Mario Draghi tira dritto sull'aumento delle spese militari al 2% del Pil nel rispetto degli impegni Nato e ottiene il sostegno di Mattarella dopo un colloquio al Quirinale. Sfumata la possibilità di un accordo tra i partiti di maggioranza, in commissione il governo ha accolto l'ordine del giorno di FdI sul raggiungimento della soglia prevista dall’Alleanza atlantica per la difesa. Scelta giudicata “inaccettabile” dai parlamentari M5s. Conte: "No corse al riarmo, non faremo passi indietro".
Conte: "Noi guardiamo agli interessi del Paese" - "Questa è la posizione del M5s, è la posizione che guarda all'interesse del Paese e ai bisogni dei cittadini. Non intendiamo fare passi indietro", scrive su Facebook Giuseppe Conte rilanciando un post del movimento. "E' impensabile - dicono i pentastellati - una corsa al riarmo. E' fuori dalla realtà pensare di aumentare di almeno 12/15 miliardi la nostra spesa militare in due anni, l'impegno del 2% può essere centrato solo con una crescita di spesa progressiva, spalmata nei prossimi anni, ad esempio da qui a quantomeno il 2030".
Guerini: avanti con il 2% alla difesa - Nel dibattito interviene anche il ministro della Difesa Lorenzo Guerini: "Francamente uscirei da un dibattito approssimativo su cifre e date. L'impegno assunto in sede Nato nel 2014 e riconfermato da tutti i presidenti del Consiglio che si sono succeduti da allora prevedeva il raggiungimento del 2% del Pil per le spese della Difesa entro il 2024. Fin dal momento in cui ho assunto la guida di questo dicastero e anche in questi giorni ho sempre indicato sia l'esigenza di rispettare l'obiettivo del 2%, sia la gradualità con cui raggiungerlo". E continua: "Dal 2019 a oggi abbiamo intrapreso una crescita graduale delle risorse sia sul bilancio ordinario che sugli investimenti, che ci consentirà, se anche le prossime leggi di bilancio lo confermeranno, di raggiungere la media di spesa dei Paesi dell'Unione europea aderenti alla Nato e poi, entro il 2028, il raggiungimento dell'obiettivo del 2%".
M5s: "Con Conte +1 miliardo, con Draghi +6 miliardi" - I pentastellati in una nota spiegano che, con i governi Conte, le spese per le armi sono aumentate di circa un miliardo l'anno, mentre se resta l'obiettivo del 2024 con Draghi l'aumento sarà di sei miliardi l'anno. E chiariscono: "E' curiosa e davvero straordinaria la dovizia di particolari con cui 'fonti di Palazzo Chigi' hanno ricostruito la spesa militare italiana. La stessa meticolosità andrebbe usata per dare notizia del previsto incremento delle spese militari per gli anni 2023 e 2024, che rappresentano il fulco del confronto di questi giorni".

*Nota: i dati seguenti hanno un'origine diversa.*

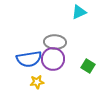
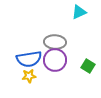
purple circle: moved 2 px right, 1 px down
yellow star: moved 8 px left, 6 px up
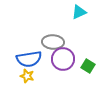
gray ellipse: moved 2 px left
purple circle: moved 8 px right, 1 px up
yellow star: moved 2 px left; rotated 24 degrees clockwise
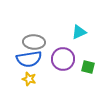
cyan triangle: moved 20 px down
gray ellipse: moved 19 px left
green square: moved 1 px down; rotated 16 degrees counterclockwise
yellow star: moved 2 px right, 3 px down
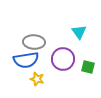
cyan triangle: rotated 42 degrees counterclockwise
blue semicircle: moved 3 px left, 1 px down
yellow star: moved 8 px right
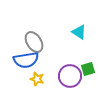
cyan triangle: rotated 21 degrees counterclockwise
gray ellipse: rotated 55 degrees clockwise
purple circle: moved 7 px right, 17 px down
green square: moved 2 px down; rotated 32 degrees counterclockwise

L'incontro Draghi-Conte - Prima dell’incontro con il Capo dello Stato, Draghi aveva parlato con Giuseppe Conte. Un’ora e mezza di colloquio - molto teso secondo quanto si racconta - durante il quale Draghi avrebbe sottolineato che non ci si può sottrarre agli impegni con la Nato, pena il far venir meno il patto che tiene in piedi la maggioranza. Dal canto suo, il presidente pentastellato chiarisce di non aver sollevato “alcuna crisi di governo: dico solo che se dobbiamo programmare una spesa militare un partito di maggioranza può discutere i termini anche temporali per rispettare questo impegno”, ha spiegato.

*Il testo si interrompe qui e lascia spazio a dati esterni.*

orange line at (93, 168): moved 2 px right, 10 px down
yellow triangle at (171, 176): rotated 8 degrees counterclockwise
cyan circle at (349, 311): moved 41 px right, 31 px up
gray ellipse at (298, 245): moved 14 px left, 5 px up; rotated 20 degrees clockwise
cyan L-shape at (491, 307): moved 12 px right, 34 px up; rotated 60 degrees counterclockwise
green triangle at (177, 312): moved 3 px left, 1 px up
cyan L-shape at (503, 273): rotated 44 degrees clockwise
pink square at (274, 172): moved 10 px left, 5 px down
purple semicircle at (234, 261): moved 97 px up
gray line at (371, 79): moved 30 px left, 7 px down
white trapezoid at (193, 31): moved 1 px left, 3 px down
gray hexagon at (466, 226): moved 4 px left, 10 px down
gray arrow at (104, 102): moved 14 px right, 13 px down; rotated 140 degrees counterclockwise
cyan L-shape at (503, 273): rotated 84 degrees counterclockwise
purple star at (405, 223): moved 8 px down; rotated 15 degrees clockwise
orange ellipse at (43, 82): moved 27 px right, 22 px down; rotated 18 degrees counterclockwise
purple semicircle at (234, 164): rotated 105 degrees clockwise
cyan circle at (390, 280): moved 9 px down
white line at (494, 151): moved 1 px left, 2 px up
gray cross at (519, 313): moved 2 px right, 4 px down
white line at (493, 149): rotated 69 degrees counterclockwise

“Ho rappresentato a Draghi la preoccupazione del Movimento 5 stelle e anche di una parte del Paese" per l'aumento della spesa militare, ha aggiunto Conte, "non si sa dove si troveranno questi miliardi. La collocazione euro-atlantica non verrà mai messa in discussione, ma ci sono molti altri paesi” che ancora non ottemperano alle soglie previste dalla Nato. E quindi arriva l'avvertimento: "Nel Def non ci siano fughe in avanti". Uno scoglio al momento lontano, in quanto il Documento di economia e finanza, inizialmente previsto in Consiglio dei ministri giovedì, arriverà sul tavolo di Palazzo Chigi solo il 5 o il 6 aprile, dopo la messa a punto del ministero dell'Economia e della ragioneria di Stato.
Parallelamente, la discussione è accesa anche sul finanziamento degli aiuti all’Ucraina. Il Senato è pronto a votare la conversione in legge dell’ultimo decreto, sul quale il governo sarebbe intenzionato a porre la questione di fiducia per blindare il provvedimento ed evitare attriti interni alla maggioranza simili a quelli che si sono presentati in commissione.